By Joe Salpietro
Businesses are becoming more interested in cyber coverage as they face mounting risks to their data security. But finding the right carrier and product can be challenging.
Here are four pitfalls insureds should avoid when searching for a cyber claims provider:
1. Choosing the wrong policy.
No policy should be considered a one-size-fits-all solution, especially when there is more variation in the cyber marketplace than ever before. Business leaders must find the policy that is most appropriate for their situation. Here are examples of questions they should consider:
• What risks does the company face today? How are those risks expected to evolve as the business grows?

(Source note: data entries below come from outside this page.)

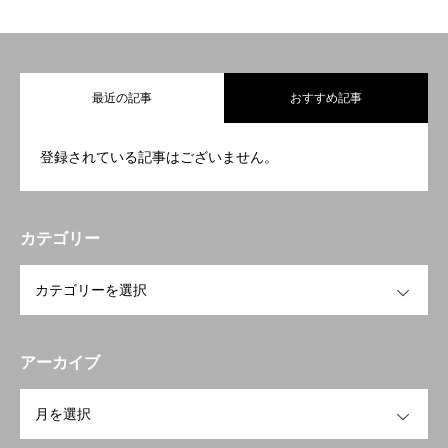
最近の記事
おすすめ記事
登録されている記事はございません。
カテゴリー
OPEN
アーカイブ
OPEN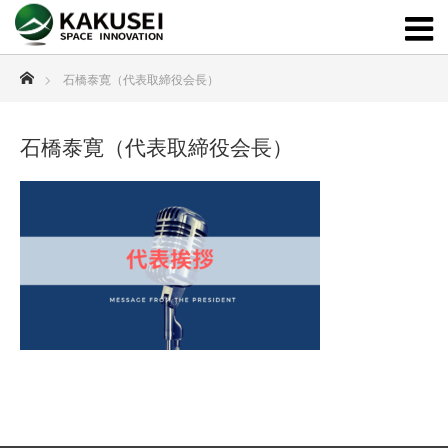
ホーム
石橋泰寛（代表取締役会長）
石橋泰寛（代表取締役会長）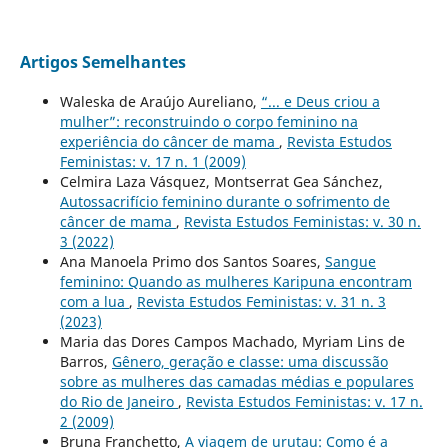
Artigos Semelhantes
Waleska de Araújo Aureliano,
“... e Deus criou a
mulher”: reconstruindo o corpo feminino na
experiência do câncer de mama
,
Revista Estudos
Feministas: v. 17 n. 1 (2009)
Celmira Laza Vásquez, Montserrat Gea Sánchez,
Autossacrifício feminino durante o sofrimento de
câncer de mama
,
Revista Estudos Feministas: v. 30 n.
3 (2022)
Ana Manoela Primo dos Santos Soares,
Sangue
feminino: Quando as mulheres Karipuna encontram
com a lua
,
Revista Estudos Feministas: v. 31 n. 3
(2023)
Maria das Dores Campos Machado, Myriam Lins de
Barros,
Gênero, geração e classe: uma discussão
sobre as mulheres das camadas médias e populares
do Rio de Janeiro
,
Revista Estudos Feministas: v. 17 n.
2 (2009)
Bruna Franchetto,
A viagem de urutau: Como é a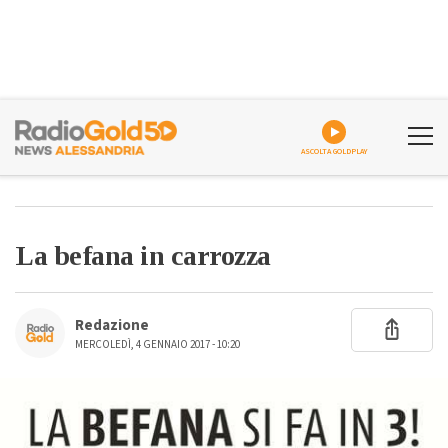
ASCOLTA GOLDPLAY
La befana in carrozza
Redazione
MERCOLEDÌ, 4 GENNAIO 2017 - 10:20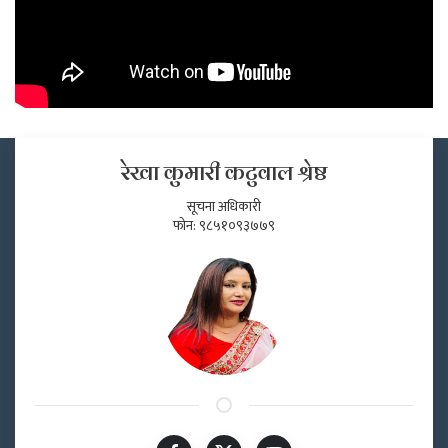
रेखा कुमारी कटुवाल श्रेष्ठ
सूचना अधिकारी
फोन: ९८५१०९३७७९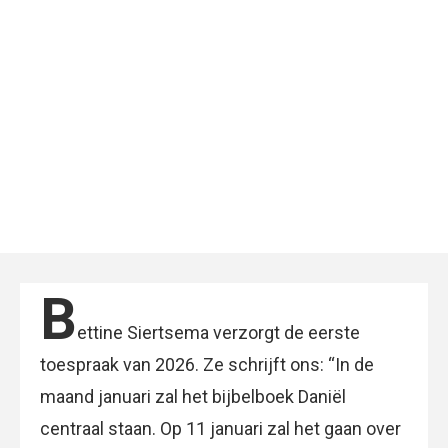
B
ettine Siertsema verzorgt de eerste
toespraak van 2026. Ze schrijft ons: “In de
maand januari zal het bijbelboek Daniël
centraal staan. Op 11 januari zal het gaan over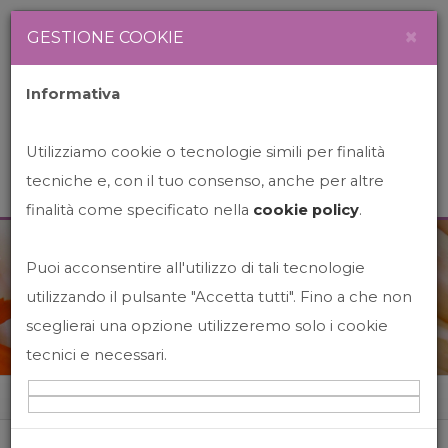
Newsletter
Italiano
×
GESTIONE COOKIE
Informativa
Utilizziamo cookie o tecnologie simili per finalità
tecniche e, con il tuo consenso, anche per altre
finalità come specificato nella
cookie policy
.
Puoi acconsentire all'utilizzo di tali tecnologie
News&Events
utilizzando il pulsante "Accetta tutti". Fino a che non
sceglierai una opzione utilizzeremo solo i cookie
tecnici e necessari.
Home
News&events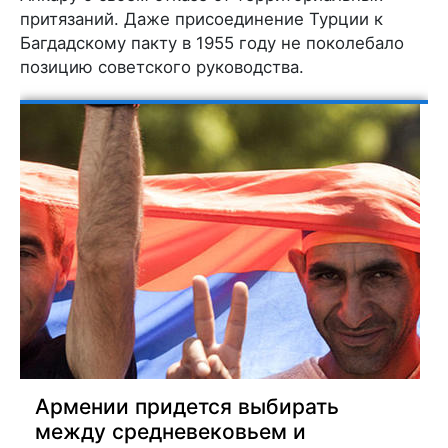
притязаний. Даже присоединение Турции к
Багдадскому пакту в 1955 году не поколебало
позицию советского руководства.
Армении придется выбирать
между средневековьем и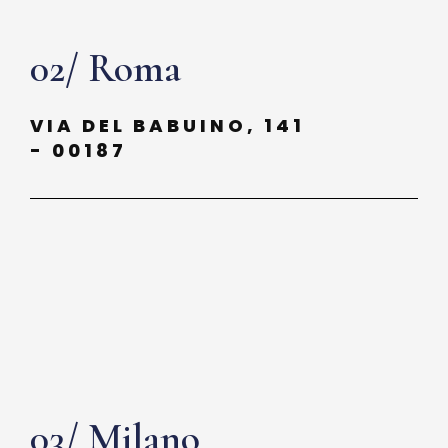
02/ Roma
VIA DEL BABUINO, 141
- 00187
03/ Milano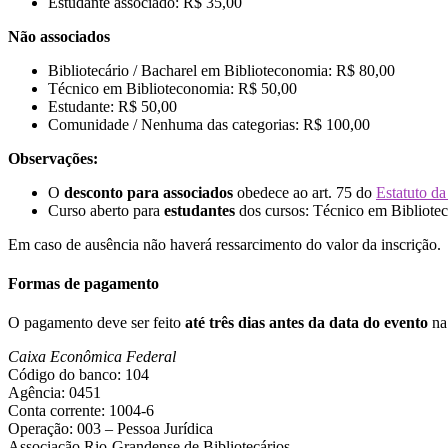
Estudante associado: R$ 35,00
Não associados
Bibliotecário / Bacharel em Biblioteconomia: R$ 80,00
Técnico em Biblioteconomia: R$ 50,00
Estudante: R$ 50,00
Comunidade / Nenhuma das categorias: R$ 100,00
Observações:
O
desconto para associados
obedece ao art. 75 do
Estatuto d
Curso aberto para
estudantes
dos cursos: Técnico em Bibliotec
Em caso de ausência não haverá ressarcimento do valor da inscrição.
Formas de pagamento
O pagamento deve ser feito
até três dias antes da data do evento
na 
Caixa Econômica Federal
Código do banco: 104
Agência: 0451
Conta corrente: 1004-6
Operação: 003 – Pessoa Jurídica
Associação Rio-Grandense de Bibliotecários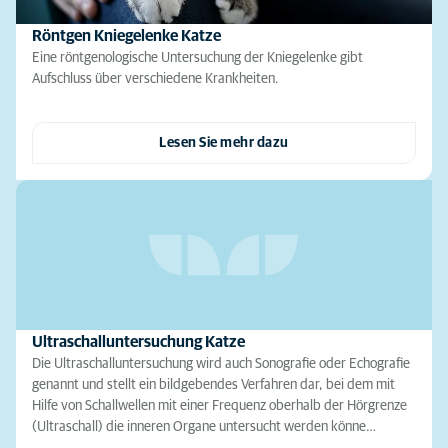
Röntgen Kniegelenke Katze
Eine röntgenologische Untersuchung der Kniegelenke gibt
Aufschluss über verschiedene Krankheiten.
Lesen Sie mehr dazu
Ultraschalluntersuchung Katze
Die Ultraschalluntersuchung wird auch Sonografie oder Echografie
genannt und stellt ein bildgebendes Verfahren dar, bei dem mit
Hilfe von Schallwellen mit einer Frequenz oberhalb der Hörgrenze
(Ultraschall) die inneren Organe untersucht werden könne…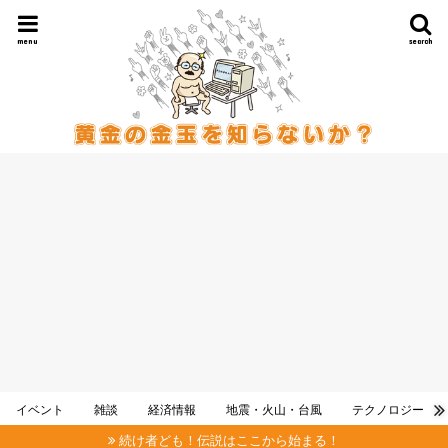
menu
search
イベント
雑談
経済情報
地震・火山・台風
テクノロジー
続け者ども！伝説はここから始まる！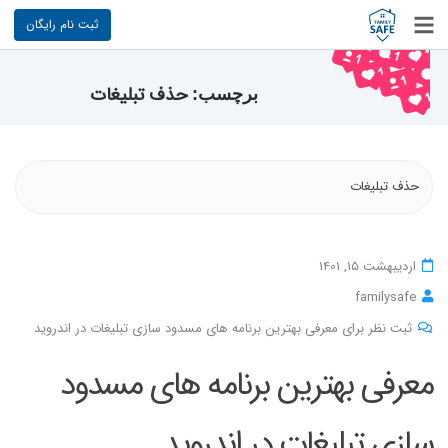
ثبت نام رایگان
حذف تبلیغات
برچسب:
حذف تبلیغات
اردیبهشت 15, 1401
familysafe
ثبت نظر برای معرفی بهترین برنامه های مسدود سازی تبلیغات در اندروید
معرفی بهترین برنامه های مسدود
سازی تبلیغات در اندروید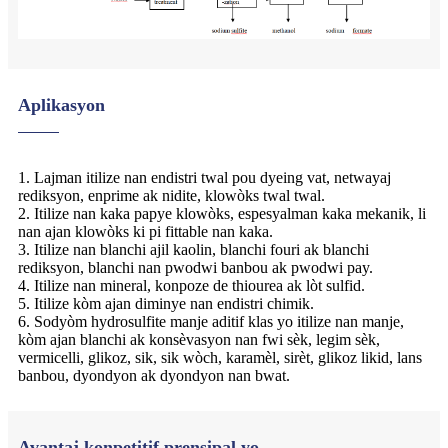
Aplikasyon
1. Lajman itilize nan endistri twal pou dyeing vat, netwayaj
rediksyon, enprime ak nidite, klowòks twal twal.
2. Itilize nan kaka papye klowòks, espesyalman kaka mekanik, li
nan ajan klowòks ki pi fittable nan kaka.
3. Itilize nan blanchi ajil kaolin, blanchi fouri ak blanchi
rediksyon, blanchi nan pwodwi banbou ak pwodwi pay.
4. Itilize nan mineral, konpoze de thiourea ak lòt sulfid.
5. Itilize kòm ajan diminye nan endistri chimik.
6. Sodyòm hydrosulfite manje aditif klas yo itilize nan manje,
kòm ajan blanchi ak konsèvasyon nan fwi sèk, legim sèk,
vermicelli, glikoz, sik, sik wòch, karamèl, sirèt, glikoz likid, lans
banbou, dyondyon ak dyondyon nan bwat.
Avantaj konpetitif prensipal yo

• What is the nature of the digital assets managed by the organization?
• Who will have access to those assets? Consider internal and external sources, including vendors.
• Has the business taken the right steps to protect its network from intrusion and its data from theft or loss?
• In the event of a breach, what are the realistic impacts to the business?
It’s important to have a knowledgeable agent who can help insureds navigate the wide variety of products on the market. The agent should be able to help identify risk areas that the business owner may have overlooked.
2. Not knowing policy details.
It’s critical for business owners and operators to review and understand their new policy’s coverages and any applicable exclusions. Incorrect assumptions about what a policy will and won’t cover could be financially devastating to a company. Be sure to know if legal fees are included in the event a data breach victim decides to sue or whether expenses will be covered for outside IT or other technical resources if the network is compromised.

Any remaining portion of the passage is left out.